26.BÖLÜM

42 13 17
                                    

- Çınarın Altında -

   Ben ne yapıyordum. Yaptıklarım mantıklı mıydı? Her şeyden kaçmak bir çözüm değil diyen Çisem ne yapıyor şuan? Ama öğrendiğim bir şey vardı. İnsan duygularının sahibi ama onları yüzde yüz kontrol etmesi imkansız. Ve bende yapmıştım. Sanki bir virüs gibi. Önce sinsice vücuduma girdi ve daha sonra bütün vücudumda yayılıp onu ele geçirdi. Ve beni mahvetmekten başka hiçbir şeye yaramıyordu. Virüs iyi bir şey değildi ki zaten benim vücudumu da iyileştirsin.

   Kendimi toparlayıp çardağa geri döndüm.

"Şey... Kusura bakma Makbule Teyze benim artık gitmem lazım." dedim ve çantamı koluma taktım.

"Niye kızım? Ne güzel oturuyorduk işte." dedi şaşırmış bir şekilde.

"Ben daha sonra seni ziyarete gelirim. Hem hiç yoktan ortaya çıktım zaten." dedim.

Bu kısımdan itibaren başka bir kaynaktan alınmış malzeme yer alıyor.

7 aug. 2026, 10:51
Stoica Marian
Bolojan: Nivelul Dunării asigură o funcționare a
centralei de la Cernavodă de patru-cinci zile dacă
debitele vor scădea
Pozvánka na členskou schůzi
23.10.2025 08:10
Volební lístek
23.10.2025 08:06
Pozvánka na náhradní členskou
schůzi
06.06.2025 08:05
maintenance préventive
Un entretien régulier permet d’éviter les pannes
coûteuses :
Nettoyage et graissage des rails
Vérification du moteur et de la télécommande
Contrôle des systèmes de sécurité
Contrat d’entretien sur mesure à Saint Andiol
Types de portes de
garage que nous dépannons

"Hiç öyle şey olur mu Çisemciğim? Sen bizim için değerlisin öyle şeyler söyleme lütfen." İlayda'nın bu sözlerine karşılık saçını başını yolasım vardı ama kendime gelip Makbule Teyzeye veda ettim ve evden çıktım. Bu kız beni çok sinir ediyordu. Kendisi için değerliymişmişim. Değerli mi? Allahım...

"Çisem." diye bir ses duydum. Bu Egemen'in sesiydi. Duymamış gibi yapıp yürümeye devam ettim. Kızım sen salak mısın? Niye durmuyorsun? Neden korkuyorsun. Çisem kaçma artık... Ya benim iç sesim niye haklı. Mantıken iç seslerin mantıksız konuşması lazım. En azından bana göre.

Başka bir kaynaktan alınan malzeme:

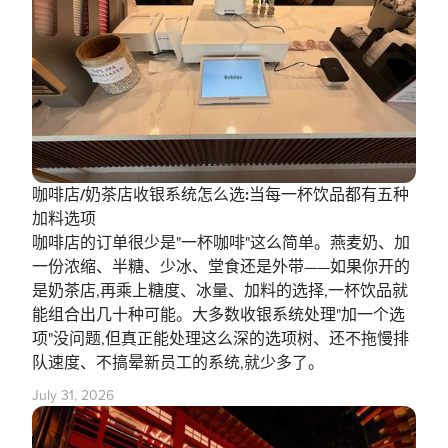
咖啡店/奶茶店收银系统怎么选:当每一杯饮品都有五种
加料选项
咖啡店的订单很少是"一杯咖啡"这么简单。燕麦奶、加
一份浓缩、半糖、少冰、堂食还是外带——如果你开的
是奶茶店,再乘上糖度、冰量、加料的选择,一杯饮品就
能组合出几十种可能。大多数收银系统处理"加一个选
项"没问题,但真正能处理这么深的选项树、还不拖慢排
队速度、不搞晕新员工的系统,就少多了。
July 31, 2026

"Çisem." dedi sinirli bir şekilde arkadan koşan Egemen. Yine durmadım. Onu dinleyecek takati kendimde bulamıyordum. Konuşmanın yarınsında bayılır kalırdım herhalde. Egemen seni seve seve hastaneye götürür canım. Hıh yine mantıksız mantıksız konuşmaya başladı. "Çisem." deyip bileğimden tuttuğu gibi beni kendine çekti. Burnum omzuna denk gelmişti. Elimle ovmak istiyordum ama bu çok saçma olurdu. "Kızım niye durmuyorsun?" diye sorudu.

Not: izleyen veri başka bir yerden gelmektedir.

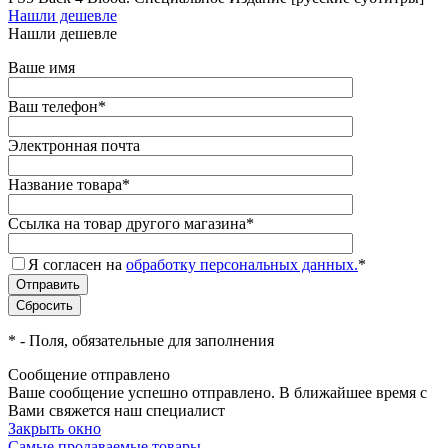
Нашли дешевле
Нашли дешевле
Ваше имя
Ваш телефон
*
Электронная почта
Название товара
*
Ссылка на товар другого магазина
*
Я согласен на
обработку персональных данных.
*
*
- Поля, обязательные для заполнения
Сообщение отправлено
Ваше сообщение успешно отправлено. В ближайшее время с
Вами свяжется наш специалист
Закрыть окно
Самые продаваемые товары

"Duymadım." bana salakamışım gibi bakıp.

"Duymadın?" dedi sorarcasına.

"Evet duymadım Egemen ne var bunda?" diye sordum. Bana bir şeyi anlamak ister gibi bakıp,

"İlayda ile ne oldu?" diye sordu. Ah Egemen şuan bu en son konuşmak istediğim konu bile değil.

"Bir şey olmadı." diye yalan söyledim.

"Bir şey var ama sen anlatmak istemiyorsun. O yüzden şimdilik bu konuyu kapatıyorum." dedi. İşte Egemen'in bu huyunu çok seviyorum bir kişinin ne yapmak istediğini çok iyi anlayabiliyor. Tamam benim için o kadar geçerli değil ama zaman zaman tutturuyor. "Sana bir şey sorabilir miyim?" dedi.

"Sor." dedim ona karşılık.

"Yarın bir işin var mı?" neydi bu. Bunu genellikle kıza çıkma teklifi yapmak isteyen çocuklar söylüyordu. En azından dizilerde böyle. Egemen de mi öyle yapacaktı? Benden cevap bekler bakışlar atıyordu.

"Hayır yok." dedim. O an sanki küçük bir tebessüm oldu yüzünde. Hadi bakalım Çisem acaba seni ne bekliyor. "Neden sordun?" dedim.

"Şey aslında ben bir yere gitmek istiyordum. Benim için özel bir yer. Yani bundan beş buçuk ay önce karşıma çıkmış bir yer ama orada bir şey vardı o yüzden seninde benimle gelmeni istiyorum. Duygu konusunda benden iyisin." dedi göz kırparak. Ben sadece boş boş yüzüne bakıyordum. Ne dediğini anlamamıştım. Ellerini gözümün önünde sallayıp. "Benimle gelir misin?" diye sordu. Afallamış bir şekilde.